The CI-beNNch framework was implemented using GitLab CI/CD pipelines and Jacamar, deployed across several HPC systems at the Jülich Supercomputing Centre (JSC). The results demonstrated a significant reduction in setup complexity and expert knowledge required for researchers, enabling automated execution of benchmarks in two simple steps. The system ensures high repeatability and reproducibility by decoupling benchmark configurations from individual researchers and providing a centralized, consistent environment. CI-beNNch successfully supported the development of the NEST simulator, leading to notable performance improvements. For instance, optimizations to the 5g simulation kernel in NEST 3.8 resulted in a 26% reduction in simulation time for the HPC-Benchmark model, a 60% reduction for the microcircuit model, and a 37% faster completion for the multi-area model. Furthermore, the use of exponential lookup tables for Spike-Timing Dependent Plasticity (STDP) calculations showed an average reduction of about 5% in spike delivery time.

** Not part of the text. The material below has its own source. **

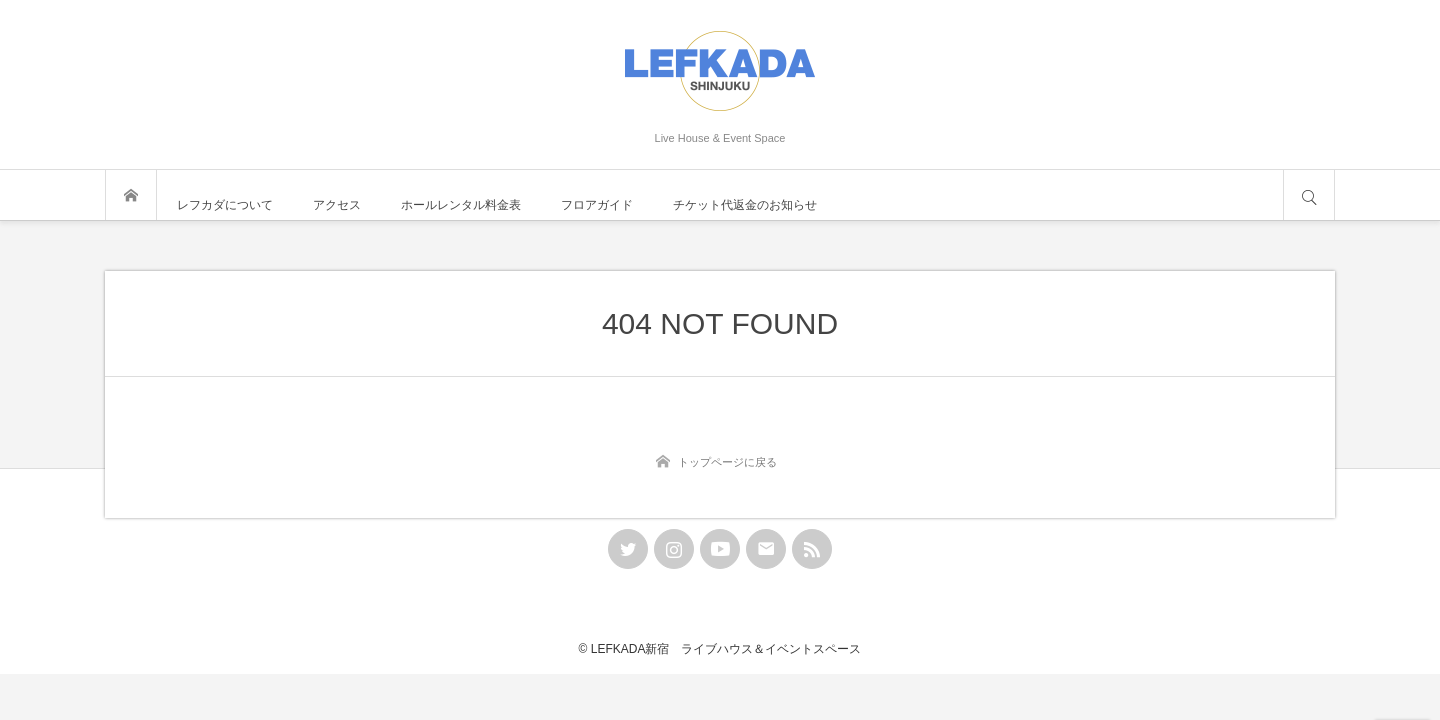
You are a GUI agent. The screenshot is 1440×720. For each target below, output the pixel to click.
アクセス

The framework also proved instrumental in identifying and resolving complex system-level performance anomalies, such as NUMA-balancing settings causing warm-up phases on specific machines.
The CI-beNNch framework represents a substantial advancement in the systematic and continuous benchmarking of HPC applications. By improving usability, repeatability, reproducibility, and replicability, it lowers the barrier for researchers, particularly those with limited HPC expertise, to rigorously test and evaluate scientific software. The approach fosters a division of labor, allowing experts to focus on specific domains (infrastructure, software, models) while less experienced researchers can still contribute effectively. Centralized storage of configurations and benchmark data, combined with metadata tracking, enhances long-term reliability and interpretability of results. Beyond performance assessment, CI-beNNch simplifies the integration of new features into production code, accelerates development cycles, and supports the transition of mathematical models from local environments to large-scale HPC systems. This ultimately contributes to more reliable scientific findings and a more efficient research software engineering ecosystem.